The professor, Marc Edwards, said Tuesday that lead contamination levels continue to surpass acceptable federal standards and urged residents to keep using bottled or lead-filtered water for cooking or drinking.
Edwards said the system's comeback from its reliance on the contaminated Flint River has been slowed because of the reluctance of many to run their taps amid concerns about health issues and the cost of water bills.
"The system is definitely on its path to recovery," Edwards said. "But we need to get more water running through the system."
In a statement, Michigan Gov. Rick Snyder said many of the Virginia Tech findings and recommendations track with those of the state.
"The Governor has said that scientific data will drive our position on the water quality in Flint, not an arbitrary date, and having the work of Marc Edwards and his team to help the state and federal partners with additional studies has been tremendously helpful," Ari Adler, Snyder's spokesman, said in the statement.
Virginia Tech researchers said the federal Environmental Protection Agency and the state will likely recommend a flushing program for homes in the coming weeks to help with system recovery and pipe cleaning.
A switch that led to massive problems
Two years ago, the state decided to save money by switching Flint's water supply from Lake Huron (which it was paying the city of Detroit for) to the Flint River, a tributary that runs through town, notorious among locals for its filth.
Soon after the switch, the water started to look, smell and taste funny. Residents said it often looked dirty.

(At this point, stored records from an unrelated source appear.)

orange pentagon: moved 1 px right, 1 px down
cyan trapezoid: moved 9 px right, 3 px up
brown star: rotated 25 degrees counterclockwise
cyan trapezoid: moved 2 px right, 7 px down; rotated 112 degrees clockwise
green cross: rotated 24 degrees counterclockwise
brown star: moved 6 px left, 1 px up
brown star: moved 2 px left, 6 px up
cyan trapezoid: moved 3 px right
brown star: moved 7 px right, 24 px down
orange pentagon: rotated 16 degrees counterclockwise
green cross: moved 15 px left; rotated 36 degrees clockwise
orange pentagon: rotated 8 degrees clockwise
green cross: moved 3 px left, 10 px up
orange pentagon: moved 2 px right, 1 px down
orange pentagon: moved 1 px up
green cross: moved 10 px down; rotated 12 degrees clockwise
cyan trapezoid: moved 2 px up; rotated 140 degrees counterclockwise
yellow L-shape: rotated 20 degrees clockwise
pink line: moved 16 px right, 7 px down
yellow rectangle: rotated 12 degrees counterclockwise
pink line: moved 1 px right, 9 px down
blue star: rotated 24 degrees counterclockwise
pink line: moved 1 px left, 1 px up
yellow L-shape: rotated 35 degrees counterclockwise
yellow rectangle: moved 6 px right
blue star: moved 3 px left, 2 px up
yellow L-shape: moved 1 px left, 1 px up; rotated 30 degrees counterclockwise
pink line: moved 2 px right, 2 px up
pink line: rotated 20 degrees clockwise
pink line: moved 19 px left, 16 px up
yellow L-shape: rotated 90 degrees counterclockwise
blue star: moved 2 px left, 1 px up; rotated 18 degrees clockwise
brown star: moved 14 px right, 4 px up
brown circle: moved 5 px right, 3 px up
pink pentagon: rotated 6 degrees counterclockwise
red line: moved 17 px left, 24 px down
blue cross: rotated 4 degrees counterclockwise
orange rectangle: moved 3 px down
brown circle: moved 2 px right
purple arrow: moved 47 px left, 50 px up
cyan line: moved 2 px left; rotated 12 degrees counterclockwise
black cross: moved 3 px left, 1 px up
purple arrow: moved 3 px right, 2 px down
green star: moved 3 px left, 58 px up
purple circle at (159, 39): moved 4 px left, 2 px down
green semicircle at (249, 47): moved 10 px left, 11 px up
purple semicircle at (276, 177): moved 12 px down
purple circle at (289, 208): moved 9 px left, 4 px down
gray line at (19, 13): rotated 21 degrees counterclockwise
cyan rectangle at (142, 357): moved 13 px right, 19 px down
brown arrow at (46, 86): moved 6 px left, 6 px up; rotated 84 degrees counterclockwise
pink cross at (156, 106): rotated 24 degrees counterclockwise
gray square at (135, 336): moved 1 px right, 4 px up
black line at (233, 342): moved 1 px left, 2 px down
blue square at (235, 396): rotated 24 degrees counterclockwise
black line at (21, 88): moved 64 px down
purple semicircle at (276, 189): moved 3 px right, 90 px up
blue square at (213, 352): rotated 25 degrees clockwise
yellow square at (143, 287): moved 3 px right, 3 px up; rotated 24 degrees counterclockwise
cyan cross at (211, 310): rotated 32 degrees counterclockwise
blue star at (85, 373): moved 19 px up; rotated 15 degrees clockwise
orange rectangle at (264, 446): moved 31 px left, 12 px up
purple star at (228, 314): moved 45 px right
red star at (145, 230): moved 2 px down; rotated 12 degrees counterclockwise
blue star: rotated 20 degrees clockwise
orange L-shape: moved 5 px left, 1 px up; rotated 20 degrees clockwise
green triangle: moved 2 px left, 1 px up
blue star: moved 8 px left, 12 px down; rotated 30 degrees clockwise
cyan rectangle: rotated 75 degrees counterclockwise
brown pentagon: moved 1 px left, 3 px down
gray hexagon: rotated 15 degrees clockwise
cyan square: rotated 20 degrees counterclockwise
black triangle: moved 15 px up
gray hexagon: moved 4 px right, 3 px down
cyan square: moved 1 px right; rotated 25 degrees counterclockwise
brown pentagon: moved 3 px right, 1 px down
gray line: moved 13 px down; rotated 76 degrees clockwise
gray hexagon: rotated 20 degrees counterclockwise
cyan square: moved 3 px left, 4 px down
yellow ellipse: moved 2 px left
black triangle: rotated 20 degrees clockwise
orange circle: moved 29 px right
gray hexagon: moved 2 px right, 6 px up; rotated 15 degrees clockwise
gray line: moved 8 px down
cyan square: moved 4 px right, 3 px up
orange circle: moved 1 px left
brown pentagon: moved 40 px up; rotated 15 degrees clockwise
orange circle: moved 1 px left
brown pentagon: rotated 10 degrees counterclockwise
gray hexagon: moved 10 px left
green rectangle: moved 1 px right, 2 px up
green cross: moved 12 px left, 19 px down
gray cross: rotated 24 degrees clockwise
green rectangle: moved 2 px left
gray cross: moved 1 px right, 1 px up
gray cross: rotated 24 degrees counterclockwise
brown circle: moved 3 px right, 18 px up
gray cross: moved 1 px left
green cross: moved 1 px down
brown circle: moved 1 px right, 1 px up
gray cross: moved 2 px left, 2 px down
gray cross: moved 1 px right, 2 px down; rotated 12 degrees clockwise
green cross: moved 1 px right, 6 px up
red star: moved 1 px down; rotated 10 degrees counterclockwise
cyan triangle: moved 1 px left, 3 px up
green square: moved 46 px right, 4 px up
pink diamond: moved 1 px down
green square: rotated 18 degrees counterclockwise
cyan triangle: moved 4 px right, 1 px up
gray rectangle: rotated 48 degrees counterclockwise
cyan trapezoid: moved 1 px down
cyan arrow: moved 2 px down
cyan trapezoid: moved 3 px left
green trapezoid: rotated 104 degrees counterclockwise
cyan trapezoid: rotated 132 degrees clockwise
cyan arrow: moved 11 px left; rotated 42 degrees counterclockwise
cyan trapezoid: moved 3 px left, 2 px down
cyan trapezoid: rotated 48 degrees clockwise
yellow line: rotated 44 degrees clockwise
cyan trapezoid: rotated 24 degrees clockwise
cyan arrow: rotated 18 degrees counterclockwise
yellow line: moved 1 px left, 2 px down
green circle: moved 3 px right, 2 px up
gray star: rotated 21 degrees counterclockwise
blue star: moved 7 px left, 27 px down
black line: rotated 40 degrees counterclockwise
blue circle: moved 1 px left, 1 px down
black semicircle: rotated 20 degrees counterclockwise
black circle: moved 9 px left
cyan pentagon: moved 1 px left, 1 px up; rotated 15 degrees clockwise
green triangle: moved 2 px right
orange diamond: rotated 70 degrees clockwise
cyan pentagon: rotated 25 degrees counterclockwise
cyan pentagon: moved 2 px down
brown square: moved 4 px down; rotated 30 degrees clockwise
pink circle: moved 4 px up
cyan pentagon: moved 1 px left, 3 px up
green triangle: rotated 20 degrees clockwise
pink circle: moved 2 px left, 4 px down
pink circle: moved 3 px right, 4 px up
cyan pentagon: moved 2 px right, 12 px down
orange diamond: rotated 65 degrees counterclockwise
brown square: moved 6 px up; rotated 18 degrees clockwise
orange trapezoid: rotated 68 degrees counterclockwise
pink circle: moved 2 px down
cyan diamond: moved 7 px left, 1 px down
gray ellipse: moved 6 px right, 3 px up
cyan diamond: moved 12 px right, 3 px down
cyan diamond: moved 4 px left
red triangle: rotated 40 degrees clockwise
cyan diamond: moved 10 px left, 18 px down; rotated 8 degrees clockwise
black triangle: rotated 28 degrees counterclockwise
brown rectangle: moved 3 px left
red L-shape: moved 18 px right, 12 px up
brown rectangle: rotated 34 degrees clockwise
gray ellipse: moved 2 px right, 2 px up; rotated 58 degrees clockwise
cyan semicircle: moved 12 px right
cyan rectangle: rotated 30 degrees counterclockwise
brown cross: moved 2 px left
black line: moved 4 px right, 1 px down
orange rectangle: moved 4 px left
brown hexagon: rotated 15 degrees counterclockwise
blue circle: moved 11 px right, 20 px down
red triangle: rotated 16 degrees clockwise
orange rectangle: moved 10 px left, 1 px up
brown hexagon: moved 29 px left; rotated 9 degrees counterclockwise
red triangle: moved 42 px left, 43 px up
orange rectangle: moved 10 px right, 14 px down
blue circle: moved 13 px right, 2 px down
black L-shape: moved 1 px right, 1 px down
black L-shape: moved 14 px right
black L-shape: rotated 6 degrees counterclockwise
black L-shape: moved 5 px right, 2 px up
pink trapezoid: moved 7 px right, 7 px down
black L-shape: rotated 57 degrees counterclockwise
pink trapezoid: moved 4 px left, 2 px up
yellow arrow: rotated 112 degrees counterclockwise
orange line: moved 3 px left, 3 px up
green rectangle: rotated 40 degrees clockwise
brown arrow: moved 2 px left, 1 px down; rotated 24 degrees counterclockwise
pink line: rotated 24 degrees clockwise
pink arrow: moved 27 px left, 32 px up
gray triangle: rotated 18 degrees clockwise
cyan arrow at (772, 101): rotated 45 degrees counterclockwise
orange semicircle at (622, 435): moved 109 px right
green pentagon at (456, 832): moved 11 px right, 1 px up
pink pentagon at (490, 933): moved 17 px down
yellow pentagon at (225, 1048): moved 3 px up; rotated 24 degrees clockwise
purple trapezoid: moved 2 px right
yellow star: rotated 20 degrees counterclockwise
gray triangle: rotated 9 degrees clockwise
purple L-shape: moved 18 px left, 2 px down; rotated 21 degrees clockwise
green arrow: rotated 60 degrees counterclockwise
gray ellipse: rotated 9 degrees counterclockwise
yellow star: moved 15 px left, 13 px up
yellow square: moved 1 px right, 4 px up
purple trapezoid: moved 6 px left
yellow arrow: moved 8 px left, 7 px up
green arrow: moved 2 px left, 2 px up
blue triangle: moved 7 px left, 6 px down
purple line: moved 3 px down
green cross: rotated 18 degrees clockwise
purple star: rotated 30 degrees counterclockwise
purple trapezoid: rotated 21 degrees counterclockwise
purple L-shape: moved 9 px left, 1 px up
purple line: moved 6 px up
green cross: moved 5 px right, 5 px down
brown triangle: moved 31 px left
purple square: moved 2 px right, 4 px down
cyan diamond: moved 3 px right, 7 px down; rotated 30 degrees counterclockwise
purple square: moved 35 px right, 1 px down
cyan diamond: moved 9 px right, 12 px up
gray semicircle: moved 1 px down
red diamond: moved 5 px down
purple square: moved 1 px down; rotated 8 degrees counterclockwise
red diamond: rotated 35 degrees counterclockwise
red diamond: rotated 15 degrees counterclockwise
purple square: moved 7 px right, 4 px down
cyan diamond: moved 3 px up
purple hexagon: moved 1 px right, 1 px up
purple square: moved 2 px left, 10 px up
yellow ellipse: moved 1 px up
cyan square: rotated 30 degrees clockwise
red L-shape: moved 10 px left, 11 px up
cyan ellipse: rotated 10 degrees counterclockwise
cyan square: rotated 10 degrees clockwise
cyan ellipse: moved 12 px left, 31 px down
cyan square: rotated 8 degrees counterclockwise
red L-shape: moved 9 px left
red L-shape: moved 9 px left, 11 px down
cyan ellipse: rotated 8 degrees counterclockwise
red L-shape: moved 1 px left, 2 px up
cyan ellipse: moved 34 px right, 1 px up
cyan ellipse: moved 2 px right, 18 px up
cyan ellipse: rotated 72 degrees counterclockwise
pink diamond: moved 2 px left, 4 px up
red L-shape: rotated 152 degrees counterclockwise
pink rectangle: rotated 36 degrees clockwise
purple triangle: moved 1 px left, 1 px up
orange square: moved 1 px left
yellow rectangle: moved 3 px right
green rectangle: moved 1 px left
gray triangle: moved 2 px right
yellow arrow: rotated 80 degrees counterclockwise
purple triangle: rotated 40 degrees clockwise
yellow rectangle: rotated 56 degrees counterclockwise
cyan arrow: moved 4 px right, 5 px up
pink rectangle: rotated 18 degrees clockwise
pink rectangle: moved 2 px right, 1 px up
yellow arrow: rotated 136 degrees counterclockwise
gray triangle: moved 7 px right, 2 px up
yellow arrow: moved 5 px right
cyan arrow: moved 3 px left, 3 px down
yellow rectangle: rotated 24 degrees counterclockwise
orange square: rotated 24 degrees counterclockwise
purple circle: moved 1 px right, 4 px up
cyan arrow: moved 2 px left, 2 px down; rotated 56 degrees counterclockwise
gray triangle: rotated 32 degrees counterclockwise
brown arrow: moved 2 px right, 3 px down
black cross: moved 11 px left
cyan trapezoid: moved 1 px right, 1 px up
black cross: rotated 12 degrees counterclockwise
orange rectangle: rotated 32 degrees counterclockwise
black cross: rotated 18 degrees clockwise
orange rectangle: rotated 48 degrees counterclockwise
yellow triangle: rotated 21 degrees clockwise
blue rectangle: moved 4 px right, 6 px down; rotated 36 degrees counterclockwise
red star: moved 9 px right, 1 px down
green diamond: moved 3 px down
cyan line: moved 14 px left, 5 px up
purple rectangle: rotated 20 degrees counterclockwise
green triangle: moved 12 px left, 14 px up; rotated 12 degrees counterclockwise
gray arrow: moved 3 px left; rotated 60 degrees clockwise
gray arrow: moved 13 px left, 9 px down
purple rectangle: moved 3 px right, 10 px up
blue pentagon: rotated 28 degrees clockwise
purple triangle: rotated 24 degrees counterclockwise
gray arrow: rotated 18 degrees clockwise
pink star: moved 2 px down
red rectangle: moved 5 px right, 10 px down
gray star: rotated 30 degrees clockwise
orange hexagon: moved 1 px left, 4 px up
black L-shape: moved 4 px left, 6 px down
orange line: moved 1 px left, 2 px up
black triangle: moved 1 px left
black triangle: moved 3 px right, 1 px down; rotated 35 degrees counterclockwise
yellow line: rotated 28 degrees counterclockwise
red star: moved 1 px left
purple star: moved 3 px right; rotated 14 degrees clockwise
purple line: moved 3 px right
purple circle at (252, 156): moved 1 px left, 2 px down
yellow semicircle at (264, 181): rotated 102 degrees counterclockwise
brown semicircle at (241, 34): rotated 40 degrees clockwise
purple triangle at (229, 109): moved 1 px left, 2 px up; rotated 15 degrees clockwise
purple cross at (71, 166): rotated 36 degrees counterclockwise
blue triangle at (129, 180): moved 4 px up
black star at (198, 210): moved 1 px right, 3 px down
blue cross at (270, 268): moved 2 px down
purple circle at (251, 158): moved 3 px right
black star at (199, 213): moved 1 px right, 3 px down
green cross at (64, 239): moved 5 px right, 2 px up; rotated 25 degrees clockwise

The Flint River is highly corrosive, 19 times more so than the Lake Huron supply, according to Edwards and other researchers from Virginia Tech.
Virginia Tech researchers found that 174 water samples taken from homes tested in 2015 showed a decrease in lead, researcher Kelsey Pieper said. But in some homes, the lead levels remain dangerously high, Pieper said.
Edwards said his the team plans another round of tests in August.
More water needs to flow through system
The EPA says anything over 15 parts per billion is unsafe. Samples collected last month showed
Flint with a lead level of 22.8 ppb -- compared with 28.5 ppb recorded in August, according to the researchers.
"In some of these homes, we haven't made much progress because not enough water has been flowing into the system," Edwards said.
Six months ago, the state of Michigan switched Flint's drinking water source back to Lake Huron, after the disastrous trial using the Flint River.
But when the state switched the city's water supply to the Flint River, it did not properly treat the water, and the water corroded the pipes, leaching lead and heavy metal into the drinking water supply.
Even though the water was switched back, the pipes are damaged, and lead-tainted water, which can stunt childhood development and affect nearly every part of the body, is still coming out of taps in some areas.
"The delivery of the cure, which is this clean water that needs to flow through the system, in some Flint homes is simply not happening," Edwards said.
The state of Michigan, which failed to properly treat the Flint River water, has pledged $58 million to Flint.
But none of that is for the replacement of lead service lines. The governor proposed $25 million for infrastructure in his budget proposal, but that money wouldn't likely be available until October.